Monroe has these:
I occasionally go for no-holds-barred comedies like The Hangover and Superbad, but the particular premise for Hall Pass simply turns my stomach. I don’t doubt that in the tradition of Hollywood comedies the conclusion of the film shows that at least for one of the characters there’s a feel-good Wizard-of-Oz-type-I-had-everything-I-needed-at-home lesson, but it’s outrageous that a couple would condone the mentality that you can turn faithfulness off and on. That’s the fallacy of the “classic” notion of the bachelor party, the expectation that a guy gets drunk and gets a lap dance (or worse) one weekend and declares his undying love and devotion the next. It was all okay because it was in an agreed time frame. Our psyches don’t really work like that with sex. You make connections and give away bits of your soul, even if your sexual partner for the evening is a collection of images.

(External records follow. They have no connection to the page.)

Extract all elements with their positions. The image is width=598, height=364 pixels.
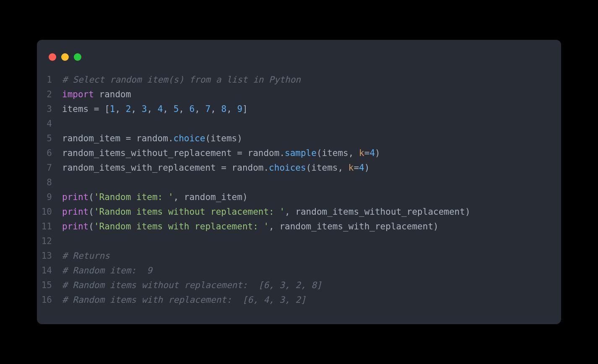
line-number: 7: [37, 161, 62, 175]
code-line[interactable]: 8: [37, 175, 561, 190]
token-plain: [94, 89, 99, 99]
token-comment: # Select random item(s) from a list in P…: [62, 75, 301, 85]
token-plain: ]: [242, 104, 248, 114]
token-num: 5: [174, 104, 179, 114]
line-content: random_item = random.choice(items): [62, 131, 242, 146]
token-comment: # Random items with replacement: [6, 4, …: [62, 295, 306, 305]
token-plain: random.: [226, 163, 269, 173]
token-plain: (items,: [306, 163, 348, 173]
token-func: choices: [269, 163, 306, 173]
code-line[interactable]: 4: [37, 117, 561, 131]
code-editor[interactable]: 1# Select random item(s) from a list in …: [37, 73, 561, 307]
token-num: 3: [142, 104, 147, 114]
line-number: 15: [37, 278, 62, 293]
token-punct: ,: [179, 104, 189, 114]
window-titlebar: [37, 50, 561, 73]
line-content: print('Random item: ', random_item): [62, 190, 248, 205]
token-builtin: print: [62, 192, 88, 202]
code-line[interactable]: 12: [37, 234, 561, 249]
token-builtin: print: [62, 207, 88, 217]
line-content: # Select random item(s) from a list in P…: [62, 73, 301, 87]
code-line[interactable]: 14# Random item: 9: [37, 263, 561, 278]
zoom-icon[interactable]: [74, 53, 81, 61]
token-plain: (: [88, 207, 94, 217]
minimize-icon[interactable]: [61, 53, 69, 61]
line-number: 3: [37, 102, 62, 117]
code-line[interactable]: 3items = [1, 2, 3, 4, 5, 6, 7, 8, 9]: [37, 102, 561, 117]
line-number: 5: [37, 131, 62, 146]
line-content: # Random items without replacement: [6, …: [62, 278, 322, 293]
line-number: 1: [37, 73, 62, 87]
token-plain: (items,: [317, 148, 359, 158]
token-punct: ,: [115, 104, 125, 114]
token-func: choice: [174, 133, 205, 143]
token-plain: items: [62, 104, 94, 114]
line-number: 14: [37, 263, 62, 278]
token-num: 6: [190, 104, 195, 114]
line-content: # Random item: 9: [62, 263, 152, 278]
line-content: items = [1, 2, 3, 4, 5, 6, 7, 8, 9]: [62, 102, 248, 117]
token-comment: # Random items without replacement: [6, …: [62, 280, 322, 290]
code-line[interactable]: 16# Random items with replacement: [6, 4…: [37, 293, 561, 307]
line-number: 6: [37, 146, 62, 161]
token-punct: ,: [226, 104, 237, 114]
token-plain: ): [364, 163, 370, 173]
line-number: 8: [37, 175, 62, 190]
line-content: random_items_with_replacement = random.c…: [62, 161, 369, 175]
token-str: 'Random item: ': [94, 192, 174, 202]
code-line[interactable]: 15# Random items without replacement: [6…: [37, 278, 561, 293]
token-plain: random_items_with_replacement: [62, 163, 221, 173]
token-num: 4: [369, 148, 375, 158]
code-line[interactable]: 9print('Random item: ', random_item): [37, 190, 561, 205]
token-op: =: [354, 163, 359, 173]
line-content: # Random items with replacement: [6, 4, …: [62, 293, 306, 307]
token-plain: , random_items_without_replacement): [285, 207, 471, 217]
token-plain: , random_item): [174, 192, 248, 202]
close-icon[interactable]: [49, 53, 56, 61]
code-line[interactable]: 7random_items_with_replacement = random.…: [37, 161, 561, 175]
token-module: random: [99, 89, 131, 99]
line-number: 4: [37, 117, 62, 131]
token-punct: ,: [195, 104, 205, 114]
token-plain: ): [375, 148, 380, 158]
code-line[interactable]: 11print('Random items with replacement: …: [37, 219, 561, 234]
token-num: 4: [359, 163, 364, 173]
code-line[interactable]: 10print('Random items without replacemen…: [37, 205, 561, 219]
token-plain: random_items_without_replacement: [62, 148, 237, 158]
line-number: 11: [37, 219, 62, 234]
line-content: import random: [62, 87, 131, 102]
line-number: 16: [37, 293, 62, 307]
token-kwarg: k: [359, 148, 364, 158]
token-plain: (: [88, 221, 94, 231]
code-line[interactable]: 1# Select random item(s) from a list in …: [37, 73, 561, 87]
token-punct: ,: [131, 104, 141, 114]
code-line[interactable]: 6random_items_without_replacement = rand…: [37, 146, 561, 161]
line-number: 9: [37, 190, 62, 205]
token-keyword: import: [62, 89, 94, 99]
token-plain: random.: [242, 148, 285, 158]
token-builtin: print: [62, 221, 88, 231]
token-punct: ,: [163, 104, 173, 114]
token-num: 4: [158, 104, 163, 114]
token-plain: (: [88, 192, 94, 202]
line-number: 13: [37, 249, 62, 263]
line-content: print('Random items without replacement:…: [62, 205, 471, 219]
token-str: 'Random items without replacement: ': [94, 207, 285, 217]
token-num: 1: [110, 104, 115, 114]
token-plain: (items): [205, 133, 242, 143]
token-num: 8: [221, 104, 226, 114]
code-line[interactable]: 2import random: [37, 87, 561, 102]
line-number: 2: [37, 87, 62, 102]
code-window: 1# Select random item(s) from a list in …: [37, 40, 561, 324]
code-line[interactable]: 5random_item = random.choice(items): [37, 131, 561, 146]
code-line[interactable]: 13# Returns: [37, 249, 561, 263]
token-kwarg: k: [348, 163, 354, 173]
token-op: =: [237, 148, 242, 158]
token-comment: # Returns: [62, 251, 110, 261]
token-plain: random.: [131, 133, 173, 143]
token-num: 7: [205, 104, 211, 114]
token-num: 2: [126, 104, 131, 114]
line-number: 10: [37, 205, 62, 219]
token-op: =: [364, 148, 370, 158]
token-punct: ,: [211, 104, 221, 114]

Food for thought, no question.
One of the things that often happens in comedies, even on television, is that the plot explores various sexual ideas but then insulates itself with the cry: “it was in the name of humor.”
i think Leonard and Monroe each of valid points in this argument, albeit coming at the issue from different vantage points.
But no matter where a person falls in his or her analysis of the movie, let’s all agree that sex in our culture is pervasive and often perverted.
The path i am walking is one of recapturing the beauty of sex as expressed in its proper context: a man and a woman together in a mutually monogamous marriage relationship for as long as they both shall live. But more than that, honoring my wife means not engaging in lots of other activities that are accepted: looking at porn; fantasizing about other women and so on.
And in many ways that path is counter-cultural these days.